Abstract: This study examines the impact of token releases (“unlocks”) on token prices using a synthetic difference-in-differences approach (Archangelsky [2023]). This experimental setup is unique, as token release schedules are predetermined and known in advance by market participants.The results indicate a significant negative effect on token prices at the time of an unlock.This behavior contrasts with the results in the literature on Seasoned Equity Offerings (SEOs) in traditional markets, where the negative return from an increase in the number of shares is observed at the announcement, with minimal impact on the actual issuance day, consistent with market efficiency. However, the results also reveal the presence of a learning effect in cryptocurrency markets, as stronger price reactions are observed during the earliest unlock events and the reaction decreases for further token releases. I also find that smaller cryptocurrencies experience stronger price impacts compared to larger ones. Finally, I differentiate the effects based on the type of unlock recipient and find that token unlocks distributed to seed investors are associated with greater price declines than those to network users. The role of Value-added Tax (VAT) in the International Trade (with L. Lambertini, R. Sarkis, Y. Niu, C. Probsting).
Abstract: Our study investigates the effects of Value-Added Tax (VAT) changes within a Monetary Union where countries share a common currency, facilitating direct analysis of VAT impacts on macroeconomic variables and international trade.
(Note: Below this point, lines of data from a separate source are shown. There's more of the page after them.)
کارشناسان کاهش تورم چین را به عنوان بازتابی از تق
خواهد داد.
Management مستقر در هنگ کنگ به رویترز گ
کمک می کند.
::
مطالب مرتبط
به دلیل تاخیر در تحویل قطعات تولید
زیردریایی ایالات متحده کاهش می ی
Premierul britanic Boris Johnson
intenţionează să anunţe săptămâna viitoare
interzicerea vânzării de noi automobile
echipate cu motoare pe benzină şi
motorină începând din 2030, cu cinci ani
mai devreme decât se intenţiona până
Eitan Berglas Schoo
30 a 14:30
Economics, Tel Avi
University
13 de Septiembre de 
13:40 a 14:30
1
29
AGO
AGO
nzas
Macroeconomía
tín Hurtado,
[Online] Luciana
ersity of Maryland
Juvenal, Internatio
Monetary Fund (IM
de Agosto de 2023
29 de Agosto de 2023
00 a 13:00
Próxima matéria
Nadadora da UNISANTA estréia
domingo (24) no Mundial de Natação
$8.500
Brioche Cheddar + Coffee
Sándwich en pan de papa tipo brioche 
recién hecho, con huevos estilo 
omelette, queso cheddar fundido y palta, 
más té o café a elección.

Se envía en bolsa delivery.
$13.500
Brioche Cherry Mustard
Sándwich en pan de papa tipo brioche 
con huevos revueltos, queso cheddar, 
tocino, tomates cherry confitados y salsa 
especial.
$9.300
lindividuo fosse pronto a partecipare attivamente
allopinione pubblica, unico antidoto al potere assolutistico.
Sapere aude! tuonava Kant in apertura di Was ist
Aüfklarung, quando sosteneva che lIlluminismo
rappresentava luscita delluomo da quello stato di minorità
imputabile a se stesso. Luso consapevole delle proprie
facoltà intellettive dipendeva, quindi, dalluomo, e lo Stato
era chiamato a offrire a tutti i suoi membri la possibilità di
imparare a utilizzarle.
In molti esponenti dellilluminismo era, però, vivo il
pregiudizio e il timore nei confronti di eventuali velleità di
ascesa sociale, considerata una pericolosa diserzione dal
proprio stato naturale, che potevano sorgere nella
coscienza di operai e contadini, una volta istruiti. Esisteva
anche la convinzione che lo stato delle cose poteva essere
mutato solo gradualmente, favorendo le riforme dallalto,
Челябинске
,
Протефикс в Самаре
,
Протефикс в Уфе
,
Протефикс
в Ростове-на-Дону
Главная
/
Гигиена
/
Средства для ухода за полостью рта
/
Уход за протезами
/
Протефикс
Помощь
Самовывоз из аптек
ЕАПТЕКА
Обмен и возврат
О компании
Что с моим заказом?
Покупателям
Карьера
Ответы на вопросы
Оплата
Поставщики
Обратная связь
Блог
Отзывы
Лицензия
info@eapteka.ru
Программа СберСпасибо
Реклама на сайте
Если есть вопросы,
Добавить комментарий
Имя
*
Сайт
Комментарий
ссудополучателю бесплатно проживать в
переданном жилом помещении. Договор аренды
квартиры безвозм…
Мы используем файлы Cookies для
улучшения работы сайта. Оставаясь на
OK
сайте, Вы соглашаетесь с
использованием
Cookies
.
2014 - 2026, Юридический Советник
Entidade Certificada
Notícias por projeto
Utilizing local projections (Jorda, 2005),we estimate the effects of VAT adjustments, focusing on various types of VAT shocks – exogenous, endogenous, permanent, and temporary – across tradable and non-tradable goods. Our key findings indicate that changes in VAT rates significantly influence the economy: a 1 percentage point increase in VAT results in a 0.4 percentage point rise in inflation, demonstrating a pass-through rate of less than one. VAT shocks temporarily reduce GDP, consumption, and import volumes, with minimal impact on export. Notably, VAT shocks have a more pronounced and persistent impact on tradable goods due to their involvement in global markets. Early Detection of Scam Cryptocurrencies With AI (with N. Rostova). Paper link.
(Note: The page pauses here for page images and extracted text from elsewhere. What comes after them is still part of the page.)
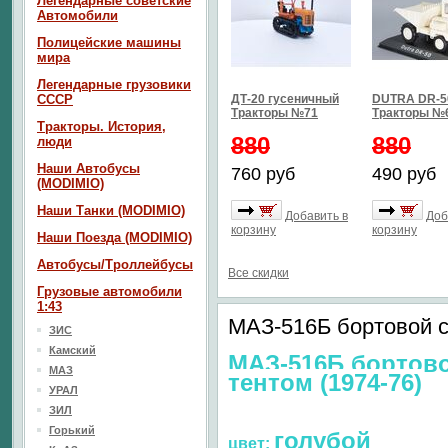
Легендарные советские
Автомобили
Полицейские машины
мира
Легендарные грузовики
СССР
ДТ-20 гусеничный
DUTRA DR-5
Тракторы №71
Тракторы №
Тракторы. История,
880
880
люди
Наши Автобусы
760 руб
490 руб
(MODIMIO)
Наши Танки (MODIMIO)
Добавить в
Доб
корзину
корзину
Наши Поезда (MODIMIO)
Автобусы/Троллейбусы
Все скидки
Грузовые автомобили
1:43
МАЗ-516Б бортовой c 
ЗИС
Камский
МАЗ-516Б бортово
МАЗ
тентом (1974-76)
УРАЛ
ЗИЛ
Горький
голубой
цвет: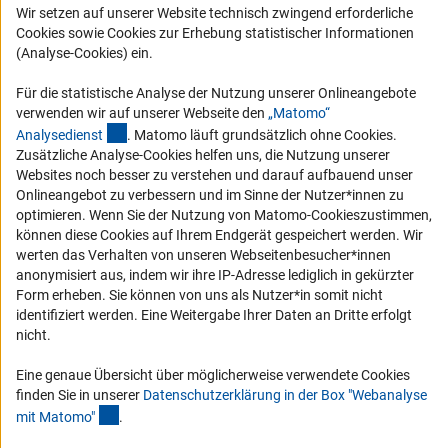
Wir setzen auf unserer Website technisch zwingend erforderliche
Karriere
Cookies sowie Cookies zur Erhebung statistischer Informationen
Logo und Corporate Design
(Analyse-Cookies) ein.
RSS-Feeds
Für die statistische Analyse der Nutzung unserer Onlineangebote
Compliance
verwenden wir auf unserer Webseite den
„Matomo“
(externer Link)
Analysediens
t
. Matomo läuft grundsätzlich ohne Cookies.
Vergabeverfahren
Zusätzliche Analyse-Cookies helfen uns, die Nutzung unserer
Barrierefreiheit
Websites noch besser zu verstehen und darauf aufbauend unser
Onlineangebot zu verbessern und im Sinne der Nutzer*innen zu
optimieren. Wenn Sie der Nutzung von Matomo-Cookieszustimmen,
Service und Informationen für Menschen mit Behinderungen
können diese Cookies auf Ihrem Endgerät gespeichert werden. Wir
Erklärung zur Barrierefreiheit
werten das Verhalten von unseren Webseitenbesucher*innen
anonymisiert aus, indem wir ihre IP-Adresse lediglich in gekürzter
Barriere melden
Form erheben. Sie können von uns als Nutzer*in somit nicht
DFG-aktuell
identifiziert werden. Eine Weitergabe Ihrer Daten an Dritte erfolgt
nicht.
Erhalten Sie Neuigkeiten aus der DFG direkt in Ihr Mailpostfach oder
schauen Sie sich die Ausgaben online an.
Eine genaue Übersicht über möglicherweise verwendete Cookies
finden Sie in unserer
Datenschutzerklärung in der Box "Webanalyse
(Anchor Link)
mit Matomo
"
.
Zum Newsletter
Abstract: This paper proposes two methods for detecting fraudulent cryptocurrencies (”scams”) at their launch: a neural network and a time-series language model, based solely on the information extracted from their smart contracts. The idea is based on the observation that scam issuers often replicate or reuse parts of code from previous scams. We collect words from smart contracts and transform them into tensors to make predictions regarding whether a token isa scam. The analysis of the accuracy of our models suggests that both are able to detect fraudulent tokens, though the time-series language Model shows slightly better performance.An advantage of our approach is that, unlike the majority of other token characteristics such as management quality or token network, smart contract data is available at the token’s launch.Our method thus serves as an early-stage fraud detection tool and might be particularly useful for retail traders who invest in small-capitalization tokens.